EXERCISE
No pictures belong in the copy, but every line of the material below must be reproduced exactly.

INPUT FOR THIS TASK
# # # # # # #

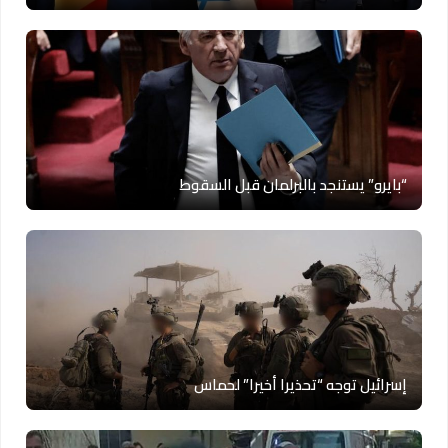
“بايرو” يستنجد بالبرلمان قبل السقوط
إسرائيل توجه “تحذيرا أخيرا” لحماس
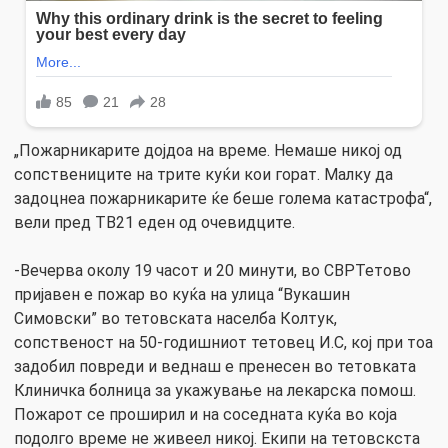
„Пожарникарите дојдоа на време. Немаше никој од
сопствениците на трите куќи кои горат. Малку да
задоцнеа пожарникарите ќе беше голема катастрофа“,
вели пред ТВ21 еден од очевидците.
-Вечерва околу 19 часот и 20 минути, во СВРТетово
пријавен е пожар во куќа на улица “Вукашин
Симовски” во тетовската населба Колтук,
сопственост на 50-годишниот тетовец И.С, кој при тоа
задобил повреди и веднаш е пренесен во тетовката
Клиничка болница за укажување на лекарска помош.
Пожарот се проширил и на соседната куќа во која
подолго време не живеел никој. Екипи на тетовскста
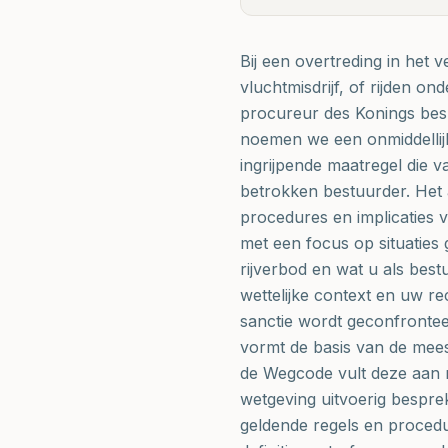
Bij een overtreding in het 
vluchtmisdrijf, of rijden on
procureur des Konings beslis
noemen we een onmiddellijke
ingrijpende maatregel die v
betrokken bestuurder. Het a
procedures en implicaties va
met een focus op situaties
rijverbod en wat u als best
wettelijke context en uw re
sanctie wordt geconfronte
vormt de basis van de mees
de Wegcode vult deze aan m
wetgeving uitvoerig bespre
geldende regels en procedur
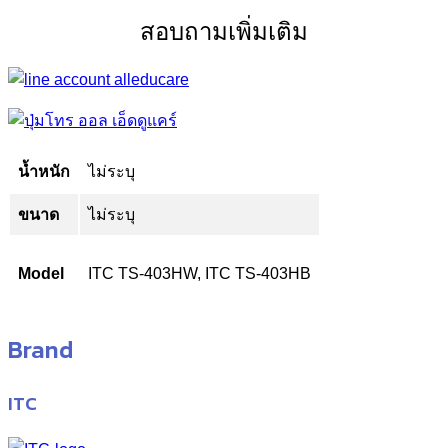
สอบถามเพิ่มเติม
น้ำหนัก
ไม่ระบุ
ขนาด
ไม่ระบุ
Model
ITC TS-403HW, ITC TS-403HB
Brand
ITC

# # # # # # #

RESPONSE TO THE TASK
“بايرو” يستنجد بالبرلمان قبل السقوط
إسرائيل توجه “تحذيرا أخيرا” لحماس
„Пожарникарите дојдоа на време. Немаше никој од
сопствениците на трите куќи кои горат. Малку да
задоцнеа пожарникарите ќе беше голема катастрофа“,
вели пред ТВ21 еден од очевидците.
-Вечерва околу 19 часот и 20 минути, во СВРТетово
пријавен е пожар во куќа на улица “Вукашин
Симовски” во тетовската населба Колтук,
сопственост на 50-годишниот тетовец И.С, кој при тоа
задобил повреди и веднаш е пренесен во тетовката
Клиничка болница за укажување на лекарска помош.
Пожарот се проширил и на соседната куќа во која
подолго време не живеел никој. Екипи на тетовскста
Bij een overtreding in het 
vluchtmisdrijf, of rijden on
procureur des Konings beslis
noemen we een onmiddellijke
ingrijpende maatregel die v
betrokken bestuurder. Het a
procedures en implicaties va
met een focus op situaties
rijverbod en wat u als best
wettelijke context en uw re
sanctie wordt geconfronte
vormt de basis van de mees
de Wegcode vult deze aan m
wetgeving uitvoerig bespre
geldende regels en procedur
สอบถามเพิ่มเติม
น้ำหนัก
ไม่ระบุ
ขนาด
ไม่ระบุ
Model
ITC TS-403HW, ITC TS-403HB
Brand
ITC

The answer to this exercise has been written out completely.